10 Iron-Rich Foods You Need to Add to Your Diet

Potatoes

If you tend to opt for sweet potatoes, here's a good excuse to eat regular taters a little more often: While the sweet guys have only 1.2 mg of iron per potato, russet, red and white ones have 3.2 mg.

Kalamata Olives

Next time you’re at the olive bar, choose the Kalamatas: They contain 1.2 mg of iron per half cup. "I like to snack on them or add them to salads or as a topper to cauliflower pizza.

Almonds

Yet another reason almonds are a great snack to have in your bag, at your desk or in your car: One cup contains 5.3 mg of iron.

Spinach

When it comes to iron-packed veggies, it's hard to beat Popeye's favorite: spinach.
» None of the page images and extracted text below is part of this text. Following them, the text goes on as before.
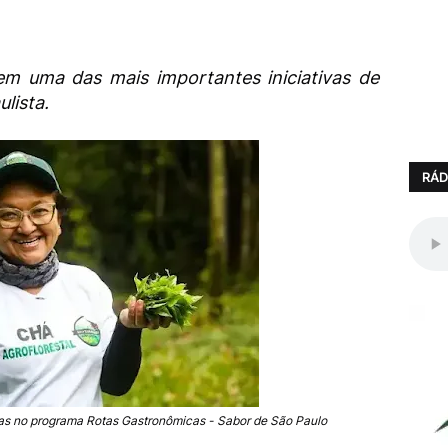
m uma das mais importantes iniciativas de
ulista.
RÁD
as no programa Rotas Gastronômicas - Sabor de São Paulo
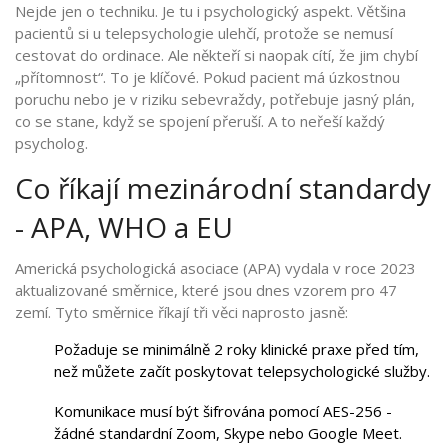
Nejde jen o techniku. Je tu i psychologický aspekt. Většina
pacientů si u telepsychologie ulehčí, protože se nemusí
cestovat do ordinace. Ale někteří si naopak cítí, že jim chybí
„přítomnost“. To je klíčové. Pokud pacient má úzkostnou
poruchu nebo je v riziku sebevraždy, potřebuje jasný plán,
co se stane, když se spojení přeruší. A to neřeší každý
psycholog.
Co říkají mezinárodní standardy
- APA, WHO a EU
Americká psychologická asociace (APA) vydala v roce 2023
aktualizované směrnice, které jsou dnes vzorem pro 47
zemí. Tyto směrnice říkají tři věci naprosto jasně:
Požaduje se minimálně 2 roky klinické praxe před tím,
než můžete začít poskytovat telepsychologické služby.
Komunikace musí být šifrována pomocí AES-256 -
žádné standardní Zoom, Skype nebo Google Meet.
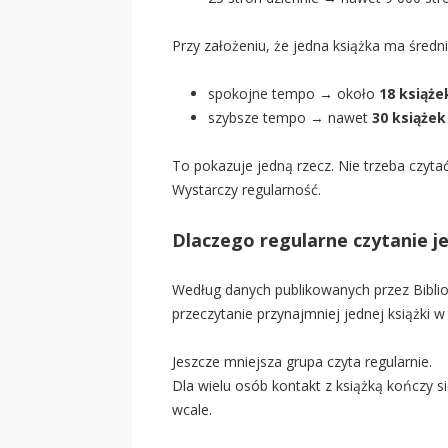
Przy założeniu, że jedna książka ma średni
spokojne tempo → około
18 książe
szybsze tempo → nawet
30 książek
To pokazuje jedną rzecz. Nie trzeba czyta
Wystarczy regularność.
Dlaczego regularne czytanie j
Według danych publikowanych przez
Bibl
przeczytanie przynajmniej jednej książki w
Jeszcze mniejsza grupa czyta regularnie.
Dla wielu osób kontakt z książką kończy si
wcale.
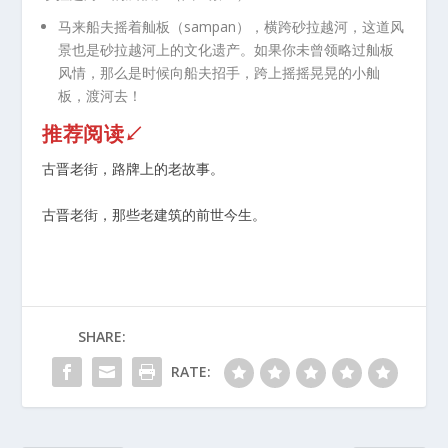
马来船夫摇着舢板（sampan），横跨砂拉越河，这道风
景也是砂拉越河上的文化遗产。如果你未曾领略过舢板
风情，那么是时候向船夫招手，跨上摇摇晃晃的小舢
板，渡河去！
推荐阅读↙
古晋老街，路牌上的老故事。
古晋老街，那些老建筑的前世今生。
SHARE:
RATE:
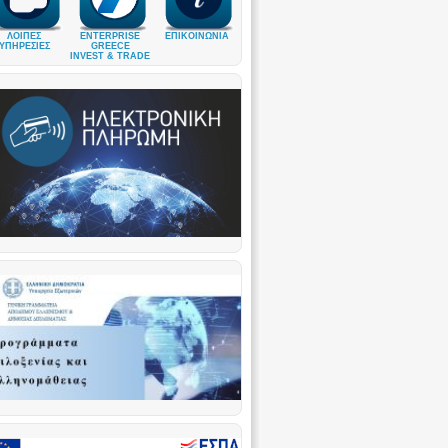
ΛΟΙΠΕΣ
ENTERPRISE
ΕΠΙΚΟΙΝΩΝΙΑ
ΥΠΗΡΕΣΙΕΣ
GREECE
INVEST & TRADE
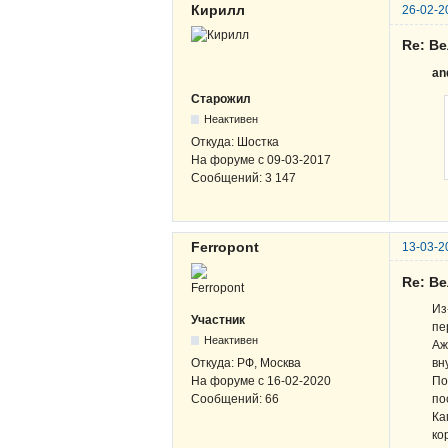
Кирилл
26-02-2
Re: В
an
Старожил
Неактивен
Откуда:
Шостка
На форуме с
09-03-2017
Сообщений:
3 147
Ferropont
13-03-2
Re: В
Из
Участник
пе
Неактивен
Аж
Откуда:
РФ, Москва
вн
На форуме с
16-02-2020
По
Сообщений:
66
по
Ка
ко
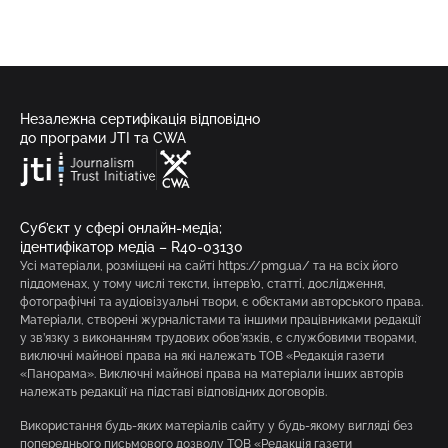
Незалежна сертифікація відповідно
до програми JTI та CWA
Суб’єкт у сфері онлайн-медіа;
ідентифікатор медіа – R40-03130
Усі матеріали, розміщені на сайті https://pmg.ua/ та на всіх його
піддоменах, у тому числі тексти, інтерв’ю, статті, дослідження,
фотографічні та аудіовізуальні твори, є об’єктами авторського права.
Матеріали, створені журналістами та іншими працівниками редакції
у зв’язку з виконанням трудових обов’язків, є службовими творами,
виключні майнові права на які належать ТОВ «Редакція газети
«Панорама». Виключні майнові права на матеріали інших авторів
належать редакції на підставі відповідних договорів.
Використання будь-яких матеріалів сайту у будь-якому вигляді без
попереднього письмового дозволу ТОВ «Редакція газети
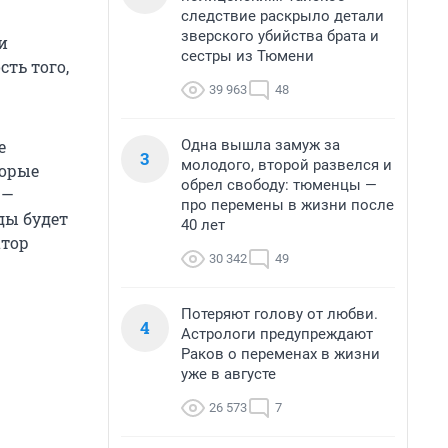
следствие раскрыло детали
зверского убийства брата и
и
сестры из Тюмени
ть того,
39 963
48
е
Одна вышла замуж за
3
молодого, второй развелся и
торые
обрел свободу: тюменцы —
 —
про перемены в жизни после
ды будет
40 лет
атор
30 342
49
Потеряют голову от любви.
4
Астрологи предупреждают
Раков о переменах в жизни
уже в августе
26 573
7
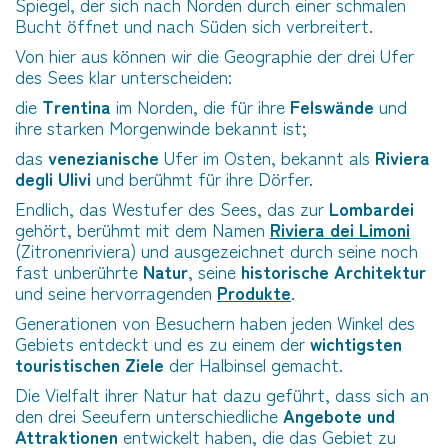
Spiegel, der sich nach Norden durch einer schmalen
Bucht öffnet und nach Süden sich verbreitert.
Von hier aus können wir die Geographie der drei Ufer
des Sees klar unterscheiden:
die
Trentina
im Norden, die für ihre
Felswände
und
ihre starken Morgenwinde bekannt ist;
das
venezianische
Ufer im Osten, bekannt als
Riviera
degli Ulivi
und berühmt für ihre Dörfer.
Endlich, das Westufer des Sees, das zur
Lombardei
gehört, berühmt mit dem Namen
Riviera dei Limoni
(Zitronenriviera) und ausgezeichnet durch seine noch
fast unberührte
Natur
, seine
historische Architektur
und seine hervorragenden
Produkte
.
Generationen von Besuchern haben jeden Winkel des
Gebiets entdeckt und es zu einem der
wichtigsten
touristischen Ziele
der Halbinsel gemacht.
Die Vielfalt ihrer Natur hat dazu geführt, dass sich an
den drei Seeufern unterschiedliche
Angebote und
Attraktionen
entwickelt haben, die das Gebiet zu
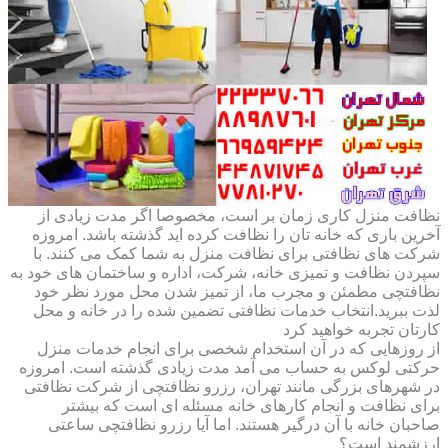
نظافت منزل کاری زمان بر است، مخصوصا اگر مدت زیادی از
آخرین باری که خانه تان را نظافت کرده اید گذشته باشد. امروزه
شرکت های نظافتی برای نظافت منزل به شما کمک می کنند. با
سپردن نظافت و تمیزی خانه، شرکت، اداره و ساختمان های خود به
نظافتچی مطمئن و مجرب ما، از تمیز شدن محل مورد نظر خود
لذت ببرید.انتخاب خدمات نظافتی تضمین شده را در خانه و محل
کارتان تجربه خواهید کرد
از روزهایی که در آن استخدام شخصی برای انجام خدمات منزل
حرکتی لوکس به حساب می آمد مدت زیادی گذشته است. امروزه
در شهرهای بزرگی مانند تهران، رزرو نظافتچی از شرکت نظافتی
برای نظافت و انجام کارهای خانه مسئله ای است که بیشتر
صاحبان خانه با آن درگیر هستند. اما آیا رزرو نظافتچی ساعتی
ارزشمند است؟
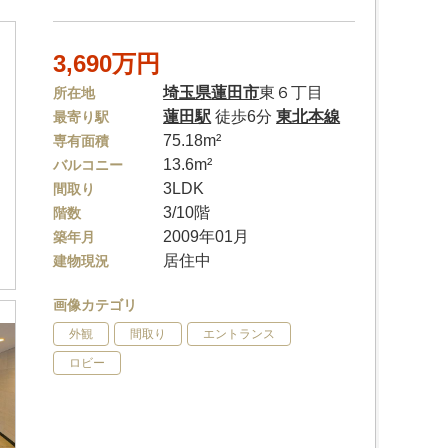
3,690万円
埼玉県
蓮田市
東６丁目
所在地
蓮田駅
徒歩6分
東北本線
最寄り駅
75.18m²
専有面積
13.6m²
バルコニー
3LDK
間取り
3/10階
階数
2009年01月
築年月
居住中
建物現況
画像カテゴリ
外観
間取り
エントランス
ロビー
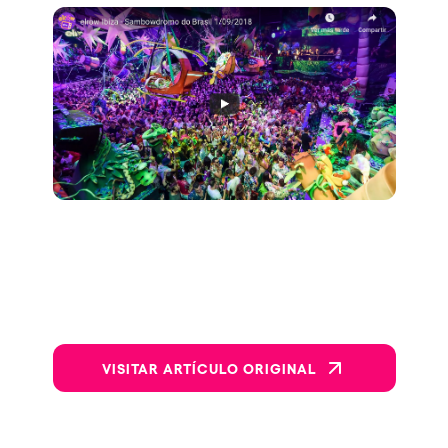
VISITAR ARTÍCULO ORIGINAL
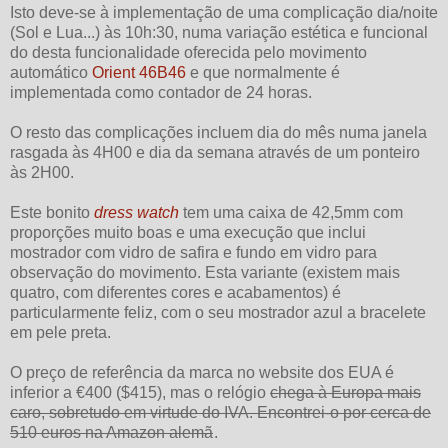
Isto deve-se à implementação de uma complicação dia/noite
(Sol e Lua...) às 10h:30, numa variação estética e funcional
do desta funcionalidade oferecida pelo movimento
automático
Orient 46B46
e que normalmente é
implementada como contador de 24 horas.
O resto das complicações incluem dia do mês numa janela
rasgada às 4H00 e dia da semana através de um ponteiro
às 2H00.
Este bonito
dress watch
tem uma caixa de 42,5mm com
proporções muito boas e uma execução que inclui
mostrador com vidro de safira e fundo em vidro para
observação do movimento. Esta variante (existem mais
quatro, com diferentes cores e acabamentos) é
particularmente feliz, com o seu mostrador azul a bracelete
em pele preta.
O preço de referência da marca no website dos EUA é
inferior a €400 ($415), mas o relógio
chega à Europa mais
caro, sobretudo em virtude do IVA. Encontrei-o por cerca de
510 euros na Amazon alemã
.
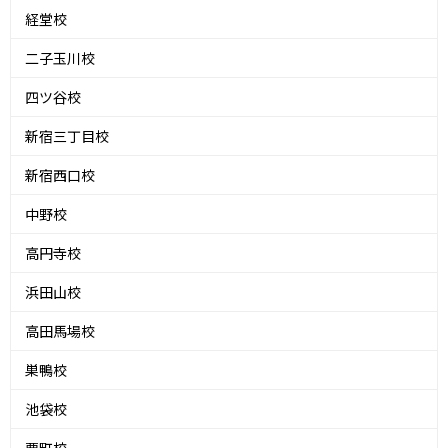
経堂校
二子玉川校
四ツ谷校
新宿三丁目校
新宿西口校
中野校
高円寺校
浜田山校
高田馬場校
巣鴨校
池袋校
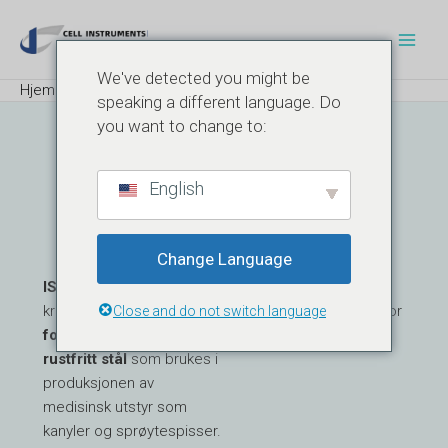
Hopp
Navigasjon
Hov
rett
etter
til
innlegg
We've detected you might be
innholdet
Hjem
Blogg
ISO 9626
speaking a different language. Do
you want to change to:
English
ISO 9626
Test Av Nåleslanger I Rustfritt Stål
Change Language
ISO 9626
spesifiserer
kravene og
testmetoder
Close and do not switch language
for nåleslanger av
rustfritt stål
som brukes i
produksjonen av
medisinsk utstyr som
kanyler og sprøytespisser.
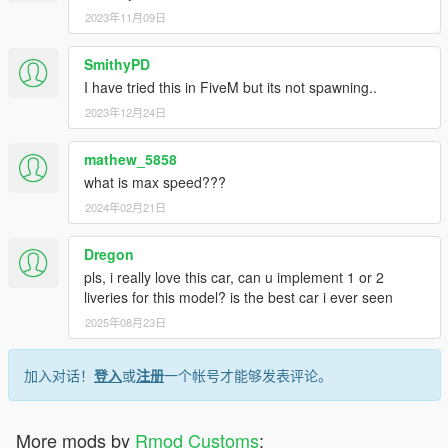
2023年11月09日
SmithyPD
I have tried this in FiveM but its not spawning..
2023年12月24日
mathew_5858
what is max speed???
2024年02月21日
Dregon
pls, i really love this car, can u implement 1 or 2
liveries for this model? is the best car i ever seen
2025年08月23日
加入对话！
登入
或
注册
一个帐号才能够发表评论。
More mods by
Rmod Customs
:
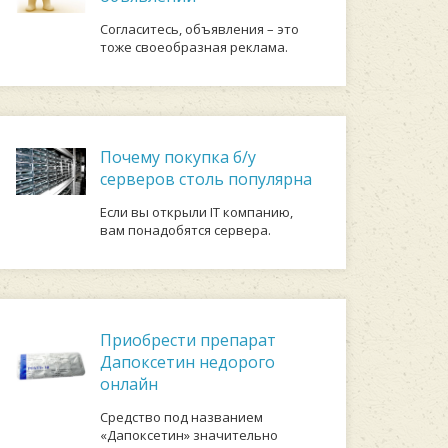
Согласитесь, объявления – это
тоже своеобразная реклама.
Почему покупка б/у
серверов столь популярна
Если вы открыли IT компанию,
вам понадобятся сервера.
Приобрести препарат
Дапоксетин недорого
онлайн
Средство под названием
«Дапоксетин» значительно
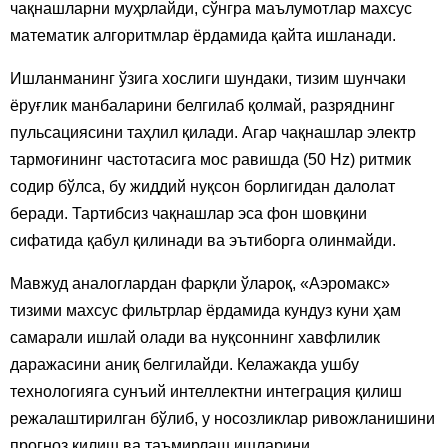
чақнашларни муҳрлайди, сўнгра маълумотлар махсус
математик алгоритмлар ёрдамида қайта ишланади.
Ишланманинг ўзига хослиги шундаки, тизим шунчаки
ёруғлик манбаларини белгилаб қолмай, разряднинг
пульсациясини таҳлил қилади. Агар чақнашлар электр
тармоғининг частотасига мос равишда (50 Hz) ритмик
содир бўлса, бу жиддий нуқсон борлигидан далолат
беради. Тартибсиз чақнашлар эса фон шовқини
сифатида қабул қилинади ва эътиборга олинмайди.
Мавжуд аналоглардан фарқли ўлароқ, «Аэромакс»
тизими махсус фильтрлар ёрдамида кундуз куни ҳам
самарали ишлай олади ва нуқсоннинг хавфлилик
даражасини аниқ белгилайди. Келажакда ушбу
технологияга сунъий интеллектни интеграция қилиш
режалаштирилган бўлиб, у носозликлар ривожланишини
прогноз қилиш ва таъмирлаш ишларини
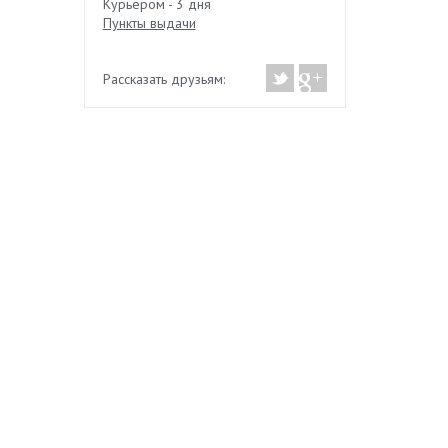
Курьером - 3 дня
Пункты выдачи
Рассказать друзьям:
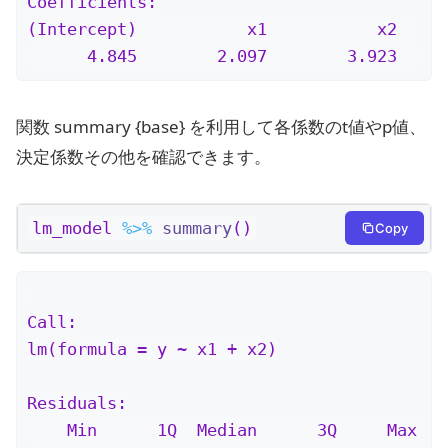
Coefficients:

(Intercept)           x1           x2  

      4.845        2.097        3.923  
関数 summary {base} を利用して各係数のt値やp値、
決定係数その他を確認できます。
lm_model 
%>%
summary
()
Copy
Call:

lm(formula = y ~ x1 + x2)

Residuals:

    Min      1Q  Median      3Q     Max 
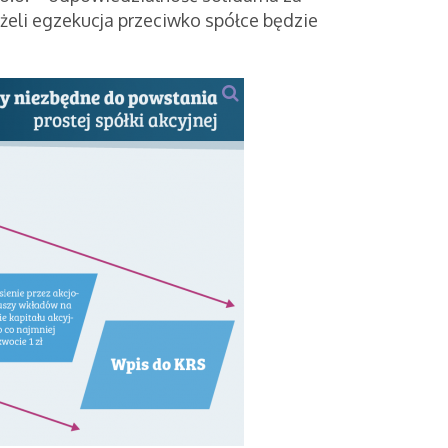
żeli egzekucja przeciwko spółce będzie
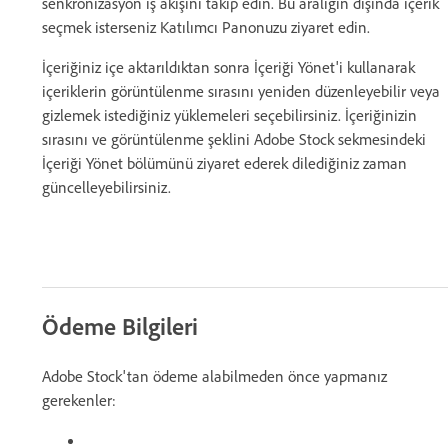
senkronizasyon iş akışını takip edin. Bu aralığın dışında içerik
seçmek isterseniz Katılımcı Panonuzu ziyaret edin.
İçeriğiniz içe aktarıldıktan sonra İçeriği Yönet'i kullanarak
içeriklerin görüntülenme sırasını yeniden düzenleyebilir veya
gizlemek istediğiniz yüklemeleri seçebilirsiniz. İçeriğinizin
sırasını ve görüntülenme şeklini Adobe Stock sekmesindeki
İçeriği Yönet bölümünü ziyaret ederek dilediğiniz zaman
güncelleyebilirsiniz.
Ödeme Bilgileri
Adobe Stock'tan ödeme alabilmeden önce yapmanız
gerekenler:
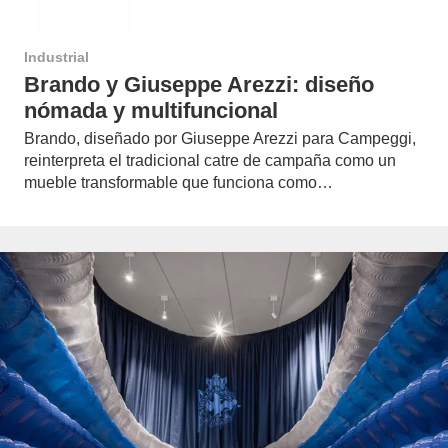
Industrial
Brando y Giuseppe Arezzi: diseño
nómada y multifuncional
Brando, diseñado por Giuseppe Arezzi para Campeggi,
reinterpreta el tradicional catre de campaña como un
mueble transformable que funciona como…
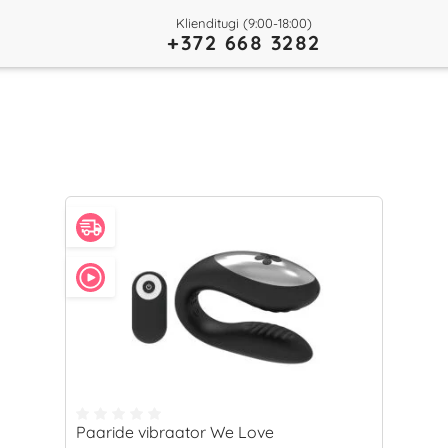
Klienditugi (9:00-18:00)
+372 668 3282
Paaride vibraator We Love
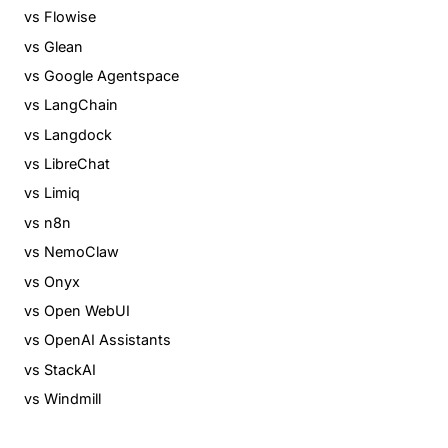
vs Flowise
vs Glean
vs Google Agentspace
vs LangChain
vs Langdock
vs LibreChat
vs Limiq
vs n8n
vs NemoClaw
vs Onyx
vs Open WebUI
vs OpenAI Assistants
vs StackAI
vs Windmill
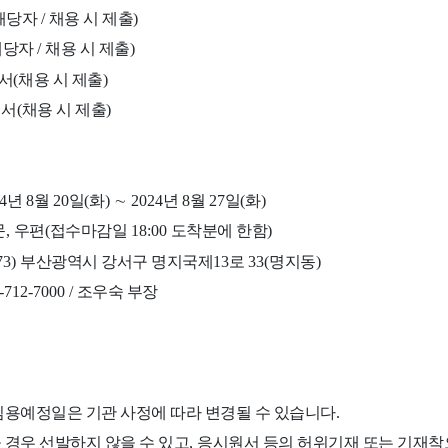
해당자
/
채용 시 제출
)
해당자
/
채용 시 제출
)
서
(
채용 시 제출
)
회서
(
채용 시 제출
)
4
년
8
월
20
일
(
화
)
∼
2024
년
8
월
27
일
(
화
)
문
,
우편
(
접수마감일
18:00
도착분에 한함
)
73)
부산광역시 강서구 명지국제
13
로
33(
명지동
)
1-712-7000 /
조우숙 부장
임용예정일은 기관 사정에 따라 변경될 수 있습니다
.
 경우 선발하지 않을 수 있고
,
응시원서 등의 허위기재 또는 기재착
When cooked, it has 6.4 mg per cup — and that'll only cost you 41 calories.

Broccoli

A bunch of this powerhouse vegetable is a delicious way to add 4.4 mg of iron to stir-fries, salads, omelettes, or side dishes.

Black Beans

When you want to up your iron intake, reach for the beans. "I love keeping canned pulses like beans, lentils, and chickpeas on hand," Gorin says.

Pumpkin Seeds

Delicious, convenient, and super portable, lightly salted pumpkin seeds also contain 2.1 mg of iron per cup.

Dried Apricots

A cup of dried apricots — the perfect sweet treat when you're feeling hangry — also contain 3.5 mg of iron.

Dark Chocolate

Yes, chocolate is a great source of iron — but you have to eat the dark varieties to get your healthy fix.

Cashews

Cashews don't just make for a heart-healthy snack. They're also chock-full of the mineral with more than 13.4 mg per cup.